Alexander Arturovich Rou (also, Rowe, from his Irish father's name) (Russian: Александр Артурович Роу, 24 February [O.S. 11 February] 1906 – 28 December 1973) was a Soviet film director, and People's Artist of the RSFSR (1968). He directed a number of children's fantasy films, based mostly on Russian folklore, that were highly popular and often imitated in the Soviet Union.

Biography[edit]

He was born to an Irish father Arthur Rowe, (an engineer, who in 1905 came under contract to Russia to establish flour-milling) hence his unusual (for Russia) family name, and a Greek mother, known as Julia Karageorgia. His father worked in Yuryevets and in 1914 returned to Ireland, leaving the family in unstable Russia.

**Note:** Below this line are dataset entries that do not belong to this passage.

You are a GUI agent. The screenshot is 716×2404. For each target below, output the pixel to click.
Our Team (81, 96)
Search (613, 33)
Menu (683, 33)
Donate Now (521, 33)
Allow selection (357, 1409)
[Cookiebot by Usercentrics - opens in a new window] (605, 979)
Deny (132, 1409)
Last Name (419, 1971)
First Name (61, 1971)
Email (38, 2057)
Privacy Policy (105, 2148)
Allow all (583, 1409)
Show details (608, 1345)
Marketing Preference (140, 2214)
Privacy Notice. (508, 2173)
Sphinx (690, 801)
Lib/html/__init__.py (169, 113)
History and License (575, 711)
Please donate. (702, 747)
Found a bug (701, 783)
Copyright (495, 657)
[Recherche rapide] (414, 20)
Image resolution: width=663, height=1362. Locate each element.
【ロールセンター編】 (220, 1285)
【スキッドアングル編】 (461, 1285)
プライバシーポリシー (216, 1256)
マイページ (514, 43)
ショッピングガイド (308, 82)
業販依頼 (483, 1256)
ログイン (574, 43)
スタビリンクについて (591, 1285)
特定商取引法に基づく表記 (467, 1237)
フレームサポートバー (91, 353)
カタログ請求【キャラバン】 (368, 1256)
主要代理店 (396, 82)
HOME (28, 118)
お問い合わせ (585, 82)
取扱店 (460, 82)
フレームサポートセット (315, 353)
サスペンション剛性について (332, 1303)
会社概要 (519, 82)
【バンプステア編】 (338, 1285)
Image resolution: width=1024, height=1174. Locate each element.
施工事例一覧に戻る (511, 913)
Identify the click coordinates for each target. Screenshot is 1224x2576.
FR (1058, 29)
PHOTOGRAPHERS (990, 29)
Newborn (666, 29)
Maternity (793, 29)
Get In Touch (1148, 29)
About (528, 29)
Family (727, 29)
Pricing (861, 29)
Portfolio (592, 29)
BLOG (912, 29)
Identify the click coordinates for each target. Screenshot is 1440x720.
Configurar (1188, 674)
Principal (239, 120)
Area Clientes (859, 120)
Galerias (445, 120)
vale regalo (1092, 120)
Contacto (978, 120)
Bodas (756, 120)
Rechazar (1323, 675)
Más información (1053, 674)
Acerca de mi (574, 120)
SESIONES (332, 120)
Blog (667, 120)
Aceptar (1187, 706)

Starting in 1930, Alexander worked at Mezhrabpomfilm as an assistant director to Yakov Protazanov on the films Marionettes (1934) and Without Dowry (1937), as well as with other directors. From 1937, he worked at the "Soyuzdetfilm" studio, later known as the Gorky Film Studio. He directed more than 20 fantasy films. Most of them were based on the Russian folklore or Russian fantasy books, such as by Nikolai Gogol, Petr Yershov, and Vitali Gubarev. They were a part of folk revival trend in the Soviet cinema, alongside films by Alexander Ptushko, Ivan Ivanov-Vano, Lev Atamanov, and others. Rou's movies were immensely popular in the Soviet Union and set up a tradition of fantasy films that was followed by the younger directors.

Rou died in 1973 in a Moscow hospital while working on pre-production of his final movie Finest, the brave Falcon. It was completed by Gennady Vasilyev after his death.